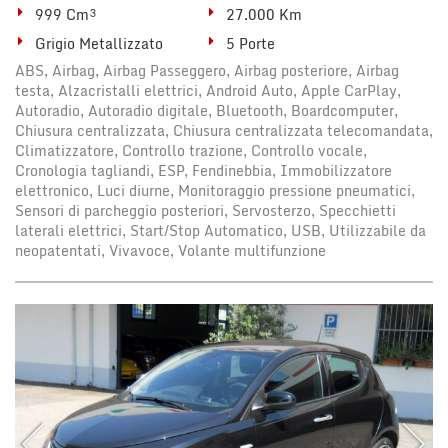
Salva
999 Cm³
27.000 Km
le
Grigio Metallizzato
5 Porte
impostazioni
ABS, Airbag, Airbag Passeggero, Airbag posteriore, Airbag
testa, Alzacristalli elettrici, Android Auto, Apple CarPlay,
Autoradio, Autoradio digitale, Bluetooth, Boardcomputer,
Chiusura centralizzata, Chiusura centralizzata telecomandata,
Climatizzatore, Controllo trazione, Controllo vocale,
Cronologia tagliandi, ESP, Fendinebbia, Immobilizzatore
elettronico, Luci diurne, Monitoraggio pressione pneumatici,
Sensori di parcheggio posteriori, Servosterzo, Specchietti
laterali elettrici, Start/Stop Automatico, USB, Utilizzabile da
neopatentati, Vivavoce, Volante multifunzione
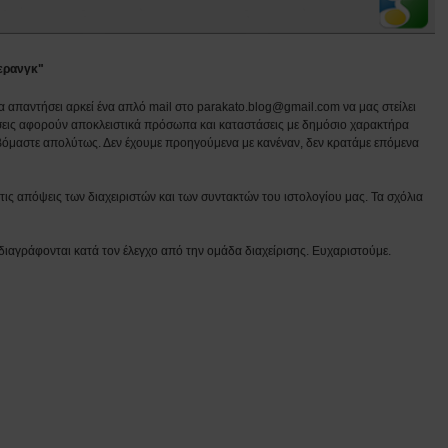
μερανγκ"
να απαντήσει αρκεί ένα απλό mail στο parakato.blog@gmail.com να μας στείλει
εις αφορούν αποκλειστικά πρόσωπα και καταστάσεις με δημόσιο χαρακτήρα
βόμαστε απολύτως. Δεν έχουμε προηγούμενα με κανέναν, δεν κρατάμε επόμενα
ις απόψεις των διαχειριστών και των συντακτών του ιστολογίου μας. Τα σχόλια
διαγράφονται κατά τον έλεγχο από την ομάδα διαχείρισης. Ευχαριστούμε.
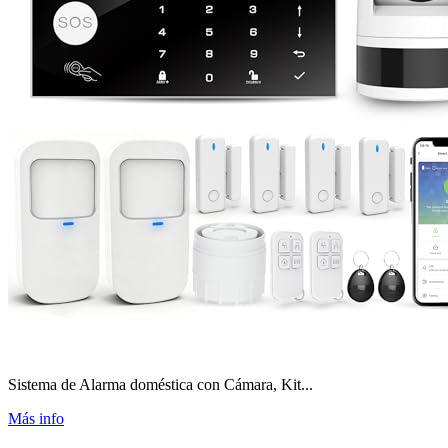
Sistema de Alarma doméstica con Cámara, Kit...
Más info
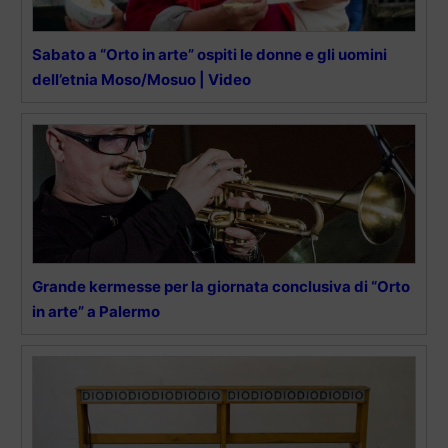
Sabato a “Orto in arte” ospiti le donne e gli uomini
dell’etnia Moso/Mosuo | Video
Grande kermesse per la giornata conclusiva di “Orto
in arte” a Palermo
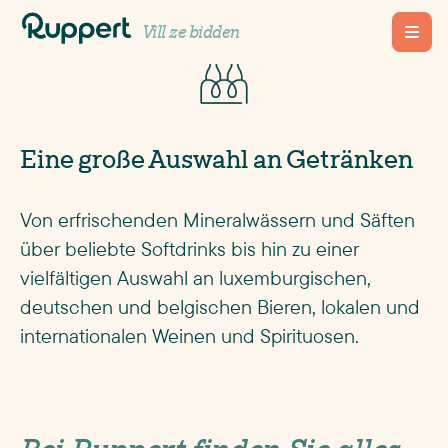
Fir är Gedrénks
Vill ze bidden
Eine große Auswahl an Getränken
Von erfrischenden Mineralwässern und Säften
über beliebte Softdrinks bis hin zu einer
vielfältigen Auswahl an luxemburgischen,
deutschen und belgischen Bieren, lokalen und
internationalen Weinen und Spirituosen.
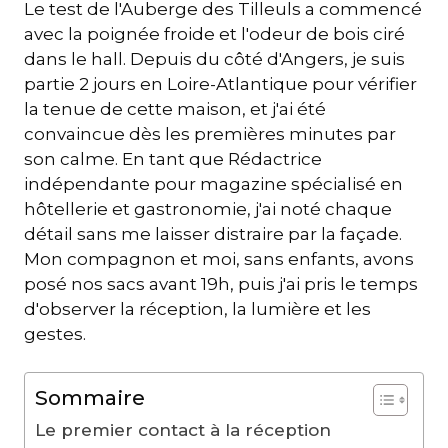
Le test de l'Auberge des Tilleuls a commencé
avec la poignée froide et l'odeur de bois ciré
dans le hall. Depuis du côté d'Angers, je suis
partie 2 jours en Loire-Atlantique pour vérifier
la tenue de cette maison, et j'ai été
convaincue dès les premières minutes par
son calme. En tant que Rédactrice
indépendante pour magazine spécialisé en
hôtellerie et gastronomie, j'ai noté chaque
détail sans me laisser distraire par la façade.
Mon compagnon et moi, sans enfants, avons
posé nos sacs avant 19h, puis j'ai pris le temps
d'observer la réception, la lumière et les
gestes.
Sommaire
Le premier contact à la réception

+ + +

(EXERCISE PROMPT) From the records above, transcribe only the stretch from the line with "elettronico, Luci diurne, Monitoraggio" through the line with "posé nos sacs", keeping both ends. Omit pictures.

(EXERCISE RESULT)
elettronico, Luci diurne, Monitoraggio pressione pneumatici,
Sensori di parcheggio posteriori, Servosterzo, Specchietti
laterali elettrici, Start/Stop Automatico, USB, Utilizzabile da
neopatentati, Vivavoce, Volante multifunzione
μερανγκ"
να απαντήσει αρκεί ένα απλό mail στο parakato.blog@gmail.com να μας στείλει
εις αφορούν αποκλειστικά πρόσωπα και καταστάσεις με δημόσιο χαρακτήρα
βόμαστε απολύτως. Δεν έχουμε προηγούμενα με κανέναν, δεν κρατάμε επόμενα
ις απόψεις των διαχειριστών και των συντακτών του ιστολογίου μας. Τα σχόλια
διαγράφονται κατά τον έλεγχο από την ομάδα διαχείρισης. Ευχαριστούμε.
Sistema de Alarma doméstica con Cámara, Kit...
Más info
Sabato a “Orto in arte” ospiti le donne e gli uomini
dell’etnia Moso/Mosuo | Video
Grande kermesse per la giornata conclusiva di “Orto
in arte” a Palermo
Fir är Gedrénks
Vill ze bidden
Eine große Auswahl an Getränken
Von erfrischenden Mineralwässern und Säften
über beliebte Softdrinks bis hin zu einer
vielfältigen Auswahl an luxemburgischen,
deutschen und belgischen Bieren, lokalen und
internationalen Weinen und Spirituosen.
Le test de l'Auberge des Tilleuls a commencé
avec la poignée froide et l'odeur de bois ciré
dans le hall. Depuis du côté d'Angers, je suis
partie 2 jours en Loire-Atlantique pour vérifier
la tenue de cette maison, et j'ai été
convaincue dès les premières minutes par
son calme. En tant que Rédactrice
indépendante pour magazine spécialisé en
hôtellerie et gastronomie, j'ai noté chaque
détail sans me laisser distraire par la façade.
Mon compagnon et moi, sans enfants, avons
posé nos sacs avant 19h, puis j'ai pris le temps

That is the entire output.